旧的房子看起来非常的寒酸,她犹豫着走下了一层,她说不清到底为什么要下来,只是觉的不找点什么来分散一下注意力,心口堵着的窒息和疼痛根本没有办法缓解。
混浊的空气中漂浮着发霉的味道,还有一些烤马铃薯的香气,楼下的嘈杂声更清晰了,孩子们的笑闹和号哭,夹杂着大人们暴躁的呵斥,惊人的混乱,让她有种强烈的不真实感。
黛玉静静地停在楼梯口,四下黑乎乎的,一盏小小的壁灯也只不过能让人看清脚下的楼梯。
眼前的楼梯就像幽深的隧道,直通到楼下,尽头的光线明亮很多,充斥着璀璨的亮光和喧闹的人声,可不知为什么,非但没有给人带来暖意,反而更加深了不安,像是一个能把人吞噬的黑洞,里面充斥着粗暴、阴暗和无尽的麻木,能迅速吸食光你所有的能量、以及温暖和快乐。
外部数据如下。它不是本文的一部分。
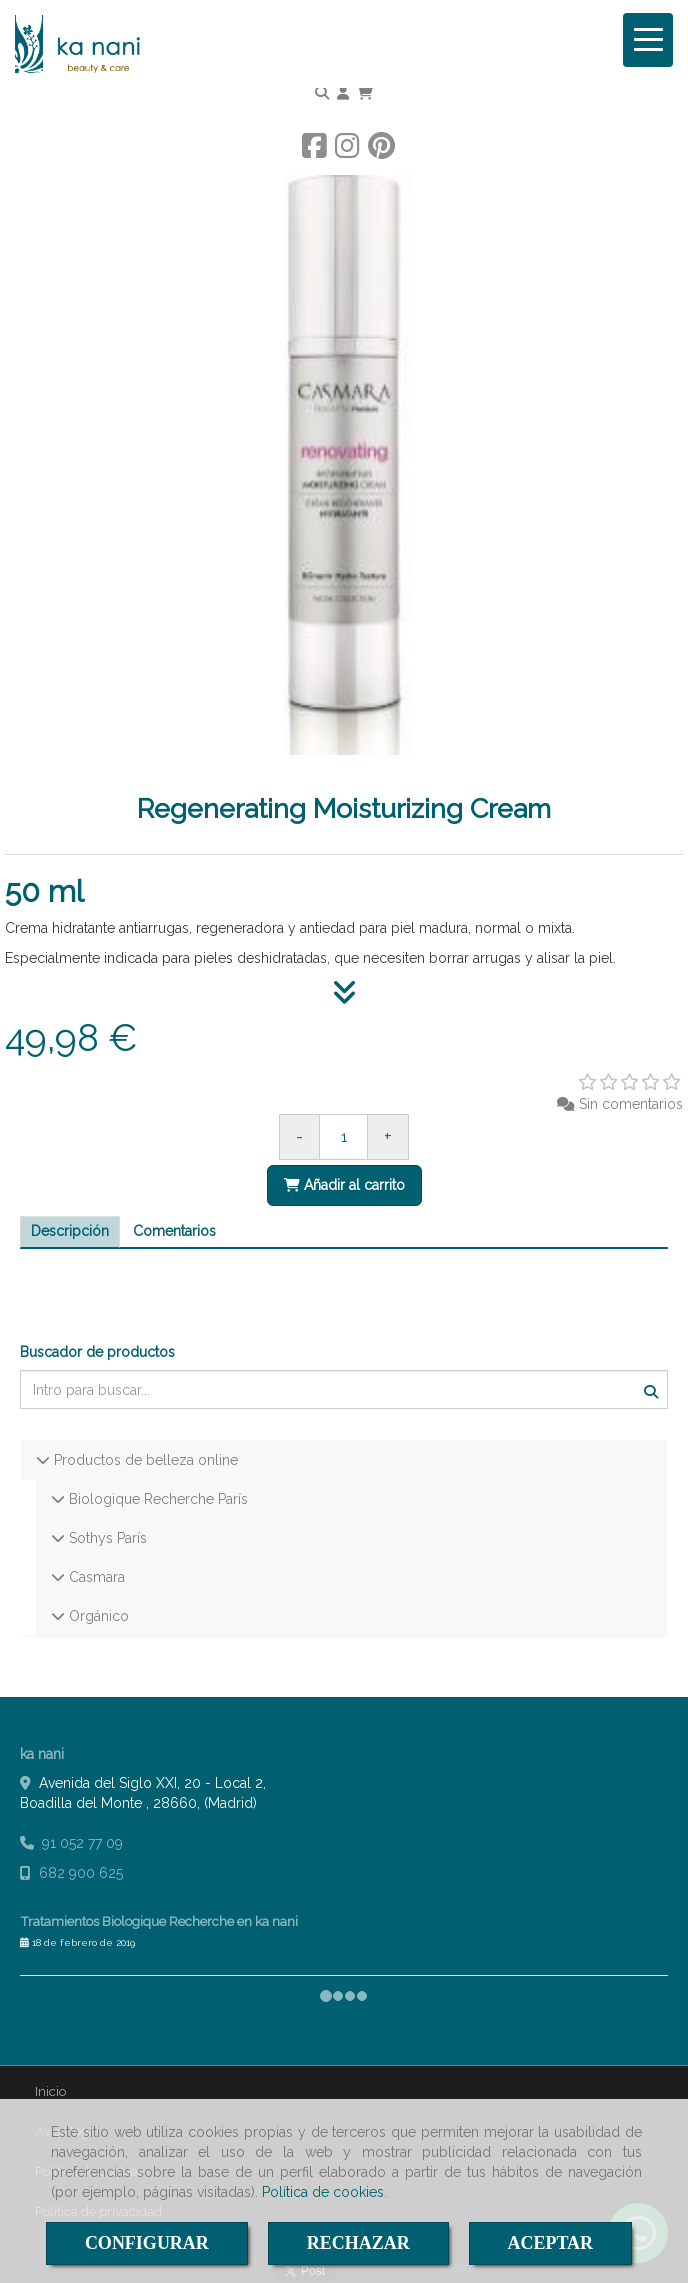  I want to click on Casmara, so click(95, 1577).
黛玉瑟缩了一下,她抚住不安的心,正想往回走,二楼的走廊里传来了几声窃窃私语。
“哦,该死的,你又偷偷克扣了孩子们的配给食品对不对”
一个粗鲁的女声短促的讥笑了一下,“得了,别告诉我你没有,你柜子的罐头哪里来的昨天我就发现了哦,不对,那是美国货嘿,是不是又让美国大兵干了行价不是一回两块巧克力吗”
另一个年轻女人发出得意的笑声,“有的美国兵比较慷慨,怎么样,你这体型够呛能换到好东西也许,能得到一根香烟”
“得了吧,看看你这满头的油腻,听凯丝说,美国兵一直嫌弃英国女人邋遢。”
麻瓜的战争已经让困窘的人民失去了所有的体面
黛玉听的胆战心惊,更是面红耳赤,她狼狈的快速的上了楼,一进里德尔的房间,马上就插牢了门。
女孩扶着房门刚想平稳一下心跳和呼吸,忽然,身后传来“啵”的一声轻响,很微弱,但在这寂静里依旧清晰可辨,她哆嗦了一下,吓得赶紧转过了身子
一个颀长的身影已经立在房间正中,在窗户的背景下,就像伟岸的一个剪影,更像无法摧毁的最坚实的壁垒。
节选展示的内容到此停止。